An MRI-based prostate cancer computer-aided detection (CAD) system is scoring high marks for detecting intermediate-to-aggressive prostate cancers noninvasively, Dutch investigators have reported.
Their study of 130 prostate cancer patients yielded sensitivity of more than 80% -- about the same as radiologists -- with a low corresponding false-positive rate. When the CAD is used as a second reader in combination with radiologists, sensitivity approaches 100%, according to the group from Radboud University Medical Center in Nijmegen, the Netherlands.
"We were able to show that CAD has about the same level of performance as a group of radiologists, and we have shown that CAD provides complementary information," said Henkjan Huisman, PhD, in a talk at the RSNA 2014 meeting. "We find more cancers and we find less insignificant cancers, reducing biopsies."
Prostate cancer has been especially hard to diagnose because the gold-standard diagnostic method is unreliable.
"For the last 20 years prostate cancer been detected by the [prostate-specific antigen test] PSA," Huisman said. "If you had a high PSA the only option was prostate biopsy. It was not very specific, not very sensitive, and so it missed cancers, so we need something else."
In many ways, prostate MRI has fitted the bill, offering a target for biopsy, but diagnosis can still be time consuming and unreliable in some cases. MRI can reduce the need for biopsy by 80%, but there are still cases where individuals with high PSA results undergo MRI, but the cancer cannot be found.
Something better still is needed, and that is prostate cancer CAD. A few years ago PhD student Geert Litjens, Huisman, and colleagues developed a fairly simple but functional prostate cancer CAD that performed "pretty well," Litjens said. The group has since updated it, expanding it to include zonal registration of tumors and multiatlas reference capabilities. There is feature extraction that looks for quality and texture features and a voxel classifier for tumor candidate detection and segmentation as well.
The new feature combination was tested on 348 cases with cross validation, and showed 82% sensitivity and only one false-positive per case.
"Now, using the same system we were looking for a way to validate the system," Litjens said. They settled on a strategy to apply the CAD to datasets and use logistic regression analysis to arrive at a standalone CAD score, a radiologist score, and a combined score.
The new study used two consecutive cohorts: one (347 patients) for training and one for prospective evaluation of the CAD (130 patients). With both groups, analysis was followed by MRI-guided biopsy and pathology. MRI was performed on a 3-tesla MRI scanner (Magnetom, Siemens Healthcare) without use of an endorectal coil.
One of ten radiologists with a wide range of experience levels (1-20 years) interpreted both cohorts prospectively based on prostate imaging reporting and data system (PI-RADS 2.0) guidelines. Finally, logistic regression analysis was used to combine the CAD and radiologist scores into a combined score.
The CAD works in two stages: voxel classification and a subsequent candidate segmentation and classification stage, he noted. CAD features include quantified T2 measures, apparent diffusion coefficient (ADC), pharmacokinetics, texture, and anatomic characteristics. Both receiver operating curve (ROC) and free-response ROC (FROC) were used for analysis.
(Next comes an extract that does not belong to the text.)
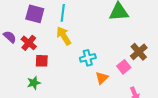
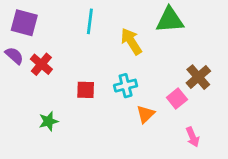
purple square: (35, 14) -> (24, 23), moved
yellow arrow: (64, 36) -> (131, 41), moved
red square: (42, 61) -> (86, 90), moved

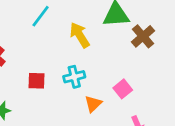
cyan line: (90, 21) -> (41, 16), turned 30
brown cross: (198, 77) -> (143, 36), moved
The group measured diagnostic performance in detecting intermediate-to-high-grade cancers on the CAD system alone, then with the radiologist alone, and then radiologist and CAD as a second reader, measuring specificity for the different PI-RADS thresholds. Bootstrapping assessed the significance of the findings.
The results in 130 patients showed high sensitivity at a low false-positive rate. CAD performed at about the level of radiologists, and it provides complementary information so that combined, the result is significantly better, according to Litjens.
For aggressive cancers at PI-RADS levels four and five, "we able to show that CAD improves the area under the curve from 0.78 to 0.87," Huisman said. "If a radiologist were to use CAD, then the sensitivity would increase 98%, which would really allow them to not do any biopsies for PI-RADS, which is clinically very relevant."
A larger prospective evaluation is in the works to further evaluate the CAD system, and the group has recently received funding to integrate the CAD into routine practice, which will allow further fine-tuning and assessment.
"We hope that we can go on through and show that CAD can really improve prostate MR diagnosis, and that CAD can help further reduce unnecessary biopsies," he said.
Litjens concluded that commercialization efforts are definitely planned. "We are actively looking at options for commercialization, but no concrete plans or timeline yet," he wrote in an email.